REQUIRED WORK = Work out how many lines of the data below hold the string "body". Answer with that number alone.

Document layout detection data
------------------------------

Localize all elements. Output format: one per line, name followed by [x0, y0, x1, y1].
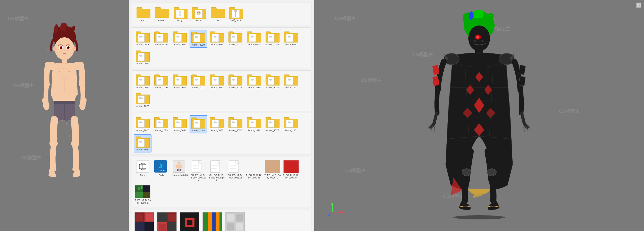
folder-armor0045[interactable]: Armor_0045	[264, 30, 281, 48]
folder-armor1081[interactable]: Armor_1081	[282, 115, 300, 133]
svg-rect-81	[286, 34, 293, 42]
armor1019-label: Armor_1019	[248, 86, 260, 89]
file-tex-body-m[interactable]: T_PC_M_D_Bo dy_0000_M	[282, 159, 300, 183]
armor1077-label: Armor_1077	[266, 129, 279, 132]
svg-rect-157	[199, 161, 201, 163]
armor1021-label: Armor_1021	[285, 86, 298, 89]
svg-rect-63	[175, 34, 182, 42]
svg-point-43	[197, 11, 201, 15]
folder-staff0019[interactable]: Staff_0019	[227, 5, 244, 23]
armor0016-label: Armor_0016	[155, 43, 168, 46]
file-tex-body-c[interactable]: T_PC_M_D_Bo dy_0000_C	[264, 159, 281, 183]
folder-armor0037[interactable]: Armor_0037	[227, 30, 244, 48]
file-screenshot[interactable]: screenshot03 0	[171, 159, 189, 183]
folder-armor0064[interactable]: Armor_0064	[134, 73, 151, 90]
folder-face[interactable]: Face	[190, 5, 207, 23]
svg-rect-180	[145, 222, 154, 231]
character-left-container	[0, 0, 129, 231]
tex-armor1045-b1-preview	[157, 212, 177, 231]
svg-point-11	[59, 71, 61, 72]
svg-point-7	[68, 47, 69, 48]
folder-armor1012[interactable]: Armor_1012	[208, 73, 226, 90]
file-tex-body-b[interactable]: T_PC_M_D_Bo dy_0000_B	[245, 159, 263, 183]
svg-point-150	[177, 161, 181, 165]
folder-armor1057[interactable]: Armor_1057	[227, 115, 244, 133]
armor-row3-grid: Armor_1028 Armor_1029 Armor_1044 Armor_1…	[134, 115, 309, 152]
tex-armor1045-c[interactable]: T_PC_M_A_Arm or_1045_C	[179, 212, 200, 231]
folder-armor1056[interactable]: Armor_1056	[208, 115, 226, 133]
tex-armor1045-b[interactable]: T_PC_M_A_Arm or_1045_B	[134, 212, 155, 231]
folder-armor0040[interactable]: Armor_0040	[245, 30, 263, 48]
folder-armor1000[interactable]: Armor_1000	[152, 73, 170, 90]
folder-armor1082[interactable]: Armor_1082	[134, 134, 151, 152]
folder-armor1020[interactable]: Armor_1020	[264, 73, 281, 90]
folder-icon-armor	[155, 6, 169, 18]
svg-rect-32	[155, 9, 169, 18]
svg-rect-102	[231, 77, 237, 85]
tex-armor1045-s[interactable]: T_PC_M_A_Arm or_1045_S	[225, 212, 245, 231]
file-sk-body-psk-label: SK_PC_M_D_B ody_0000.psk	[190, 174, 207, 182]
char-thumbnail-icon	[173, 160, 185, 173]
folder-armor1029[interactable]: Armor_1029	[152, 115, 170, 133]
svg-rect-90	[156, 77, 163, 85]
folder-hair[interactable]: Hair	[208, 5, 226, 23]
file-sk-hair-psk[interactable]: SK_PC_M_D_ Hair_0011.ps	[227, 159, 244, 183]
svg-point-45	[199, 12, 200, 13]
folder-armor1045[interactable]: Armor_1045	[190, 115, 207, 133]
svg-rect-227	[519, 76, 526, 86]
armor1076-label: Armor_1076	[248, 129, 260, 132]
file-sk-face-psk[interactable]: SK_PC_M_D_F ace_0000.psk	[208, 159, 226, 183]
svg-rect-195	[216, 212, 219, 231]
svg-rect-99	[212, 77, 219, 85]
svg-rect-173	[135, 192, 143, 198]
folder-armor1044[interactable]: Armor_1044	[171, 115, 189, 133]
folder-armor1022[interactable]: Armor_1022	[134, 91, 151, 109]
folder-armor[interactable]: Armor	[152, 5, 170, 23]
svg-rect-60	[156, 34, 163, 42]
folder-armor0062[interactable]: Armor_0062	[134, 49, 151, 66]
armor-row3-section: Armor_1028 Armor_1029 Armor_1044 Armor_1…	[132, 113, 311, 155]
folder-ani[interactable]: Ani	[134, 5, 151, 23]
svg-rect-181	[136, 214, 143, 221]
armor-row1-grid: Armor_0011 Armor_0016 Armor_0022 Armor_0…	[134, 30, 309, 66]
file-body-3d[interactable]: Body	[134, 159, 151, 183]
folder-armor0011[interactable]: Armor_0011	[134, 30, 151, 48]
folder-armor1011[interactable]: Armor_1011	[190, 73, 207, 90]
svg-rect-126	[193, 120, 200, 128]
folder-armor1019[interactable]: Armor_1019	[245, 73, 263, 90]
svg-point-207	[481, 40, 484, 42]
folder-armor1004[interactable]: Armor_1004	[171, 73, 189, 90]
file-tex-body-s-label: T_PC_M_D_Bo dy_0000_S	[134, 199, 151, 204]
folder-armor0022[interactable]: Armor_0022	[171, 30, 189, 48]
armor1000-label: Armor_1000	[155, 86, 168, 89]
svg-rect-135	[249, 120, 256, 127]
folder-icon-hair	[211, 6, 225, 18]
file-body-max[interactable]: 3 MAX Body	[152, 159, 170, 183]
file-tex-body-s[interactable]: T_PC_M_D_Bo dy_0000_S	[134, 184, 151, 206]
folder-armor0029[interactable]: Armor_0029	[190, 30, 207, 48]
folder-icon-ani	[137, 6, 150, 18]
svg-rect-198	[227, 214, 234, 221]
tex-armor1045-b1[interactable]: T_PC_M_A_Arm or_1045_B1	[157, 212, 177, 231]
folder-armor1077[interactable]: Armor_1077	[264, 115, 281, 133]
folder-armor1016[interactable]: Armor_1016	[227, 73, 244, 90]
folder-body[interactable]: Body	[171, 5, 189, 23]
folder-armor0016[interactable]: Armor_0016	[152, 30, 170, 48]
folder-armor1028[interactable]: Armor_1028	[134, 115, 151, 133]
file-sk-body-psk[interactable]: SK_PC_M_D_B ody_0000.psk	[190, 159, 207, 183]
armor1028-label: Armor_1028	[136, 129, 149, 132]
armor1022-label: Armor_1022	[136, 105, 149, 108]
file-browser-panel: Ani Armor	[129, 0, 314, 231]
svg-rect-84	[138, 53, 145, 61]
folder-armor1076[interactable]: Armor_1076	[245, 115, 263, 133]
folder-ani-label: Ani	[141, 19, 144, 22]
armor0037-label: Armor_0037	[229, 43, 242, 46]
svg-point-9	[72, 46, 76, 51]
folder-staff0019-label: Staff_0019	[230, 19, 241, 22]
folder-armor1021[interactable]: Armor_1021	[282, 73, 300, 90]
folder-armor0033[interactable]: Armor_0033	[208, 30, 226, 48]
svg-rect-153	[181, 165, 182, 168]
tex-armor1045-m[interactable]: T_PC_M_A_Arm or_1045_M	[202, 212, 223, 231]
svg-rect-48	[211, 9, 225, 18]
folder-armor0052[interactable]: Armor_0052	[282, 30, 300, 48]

------------------------------

SOLUTION TO THIS PROBLEM = 10